"""

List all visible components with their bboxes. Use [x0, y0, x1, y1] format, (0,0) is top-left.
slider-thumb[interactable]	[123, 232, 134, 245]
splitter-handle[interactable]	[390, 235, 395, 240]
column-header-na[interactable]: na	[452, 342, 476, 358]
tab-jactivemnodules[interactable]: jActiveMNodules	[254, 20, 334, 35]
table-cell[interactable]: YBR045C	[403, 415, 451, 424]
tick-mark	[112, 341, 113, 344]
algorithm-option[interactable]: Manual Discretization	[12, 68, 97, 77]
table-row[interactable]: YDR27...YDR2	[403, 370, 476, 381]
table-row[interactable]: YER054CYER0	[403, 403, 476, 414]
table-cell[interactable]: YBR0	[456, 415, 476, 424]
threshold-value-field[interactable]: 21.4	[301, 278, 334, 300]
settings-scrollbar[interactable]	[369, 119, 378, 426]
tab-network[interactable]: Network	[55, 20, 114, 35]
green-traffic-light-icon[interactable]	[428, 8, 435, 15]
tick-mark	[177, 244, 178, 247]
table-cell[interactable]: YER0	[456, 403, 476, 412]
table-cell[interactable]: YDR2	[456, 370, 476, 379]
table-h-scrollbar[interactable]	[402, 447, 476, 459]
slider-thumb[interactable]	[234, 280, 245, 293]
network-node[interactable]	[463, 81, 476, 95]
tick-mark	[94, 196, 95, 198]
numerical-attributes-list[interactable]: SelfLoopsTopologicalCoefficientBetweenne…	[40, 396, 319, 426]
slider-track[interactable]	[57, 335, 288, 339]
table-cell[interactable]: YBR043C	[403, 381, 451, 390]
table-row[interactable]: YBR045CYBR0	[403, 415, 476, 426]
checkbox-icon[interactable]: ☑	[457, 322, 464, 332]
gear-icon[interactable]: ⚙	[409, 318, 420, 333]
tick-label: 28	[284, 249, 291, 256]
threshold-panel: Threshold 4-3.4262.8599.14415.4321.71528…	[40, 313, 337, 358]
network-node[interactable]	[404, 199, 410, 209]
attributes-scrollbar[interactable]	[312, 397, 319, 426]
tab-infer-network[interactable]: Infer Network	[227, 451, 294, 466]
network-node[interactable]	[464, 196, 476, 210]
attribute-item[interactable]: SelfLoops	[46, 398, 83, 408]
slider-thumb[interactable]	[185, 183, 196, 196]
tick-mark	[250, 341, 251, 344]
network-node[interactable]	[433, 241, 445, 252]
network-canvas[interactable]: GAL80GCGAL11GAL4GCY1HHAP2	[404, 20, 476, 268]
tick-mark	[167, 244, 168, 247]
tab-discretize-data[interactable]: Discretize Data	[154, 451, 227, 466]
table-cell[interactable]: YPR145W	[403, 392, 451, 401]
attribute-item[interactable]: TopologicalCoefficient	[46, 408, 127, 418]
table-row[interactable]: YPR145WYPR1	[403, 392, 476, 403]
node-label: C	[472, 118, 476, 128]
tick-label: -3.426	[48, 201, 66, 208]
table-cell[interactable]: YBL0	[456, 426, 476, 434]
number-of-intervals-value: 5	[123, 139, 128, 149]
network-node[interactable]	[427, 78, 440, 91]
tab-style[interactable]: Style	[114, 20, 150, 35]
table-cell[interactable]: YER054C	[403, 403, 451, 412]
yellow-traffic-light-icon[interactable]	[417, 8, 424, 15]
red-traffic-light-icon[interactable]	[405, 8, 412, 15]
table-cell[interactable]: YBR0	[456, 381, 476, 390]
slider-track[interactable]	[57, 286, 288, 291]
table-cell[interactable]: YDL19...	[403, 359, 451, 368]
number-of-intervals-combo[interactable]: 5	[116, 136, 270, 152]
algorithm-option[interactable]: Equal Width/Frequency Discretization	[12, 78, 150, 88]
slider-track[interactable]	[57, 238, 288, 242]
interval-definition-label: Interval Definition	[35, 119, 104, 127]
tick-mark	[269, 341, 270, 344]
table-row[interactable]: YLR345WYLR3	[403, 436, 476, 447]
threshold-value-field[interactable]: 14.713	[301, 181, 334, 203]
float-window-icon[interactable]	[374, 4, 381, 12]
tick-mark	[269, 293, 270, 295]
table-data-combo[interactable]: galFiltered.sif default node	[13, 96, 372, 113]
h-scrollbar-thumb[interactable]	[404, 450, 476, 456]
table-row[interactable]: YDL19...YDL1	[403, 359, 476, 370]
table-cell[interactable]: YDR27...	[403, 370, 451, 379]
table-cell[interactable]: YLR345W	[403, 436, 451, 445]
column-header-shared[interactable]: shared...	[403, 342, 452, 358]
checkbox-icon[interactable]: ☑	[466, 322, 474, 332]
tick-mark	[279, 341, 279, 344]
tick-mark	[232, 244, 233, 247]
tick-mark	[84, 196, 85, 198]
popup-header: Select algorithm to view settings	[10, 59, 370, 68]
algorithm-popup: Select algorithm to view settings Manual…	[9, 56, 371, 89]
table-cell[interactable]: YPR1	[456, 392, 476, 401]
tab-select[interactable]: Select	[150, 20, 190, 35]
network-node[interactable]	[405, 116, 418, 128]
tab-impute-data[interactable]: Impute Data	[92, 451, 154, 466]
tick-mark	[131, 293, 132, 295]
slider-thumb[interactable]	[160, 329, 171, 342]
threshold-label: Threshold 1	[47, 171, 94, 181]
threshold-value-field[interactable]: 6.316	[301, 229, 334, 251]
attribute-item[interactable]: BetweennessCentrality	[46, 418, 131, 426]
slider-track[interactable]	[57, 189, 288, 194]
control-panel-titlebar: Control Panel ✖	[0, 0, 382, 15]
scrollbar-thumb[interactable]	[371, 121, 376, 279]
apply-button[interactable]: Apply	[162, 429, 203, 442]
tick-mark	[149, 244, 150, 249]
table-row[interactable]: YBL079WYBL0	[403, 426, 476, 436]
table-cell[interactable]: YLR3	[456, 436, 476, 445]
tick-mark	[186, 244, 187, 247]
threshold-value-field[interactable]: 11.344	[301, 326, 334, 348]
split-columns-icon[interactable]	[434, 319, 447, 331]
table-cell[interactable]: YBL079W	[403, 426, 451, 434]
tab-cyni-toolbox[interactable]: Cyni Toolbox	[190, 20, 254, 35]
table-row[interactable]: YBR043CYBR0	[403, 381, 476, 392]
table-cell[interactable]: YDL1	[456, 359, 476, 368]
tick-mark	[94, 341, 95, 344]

"""

(Your goal) Now copy each line of the entries that mentions "traffic".

(Completed exercise)
green-traffic-light-icon[interactable]	[428, 8, 435, 15]
yellow-traffic-light-icon[interactable]	[417, 8, 424, 15]
red-traffic-light-icon[interactable]	[405, 8, 412, 15]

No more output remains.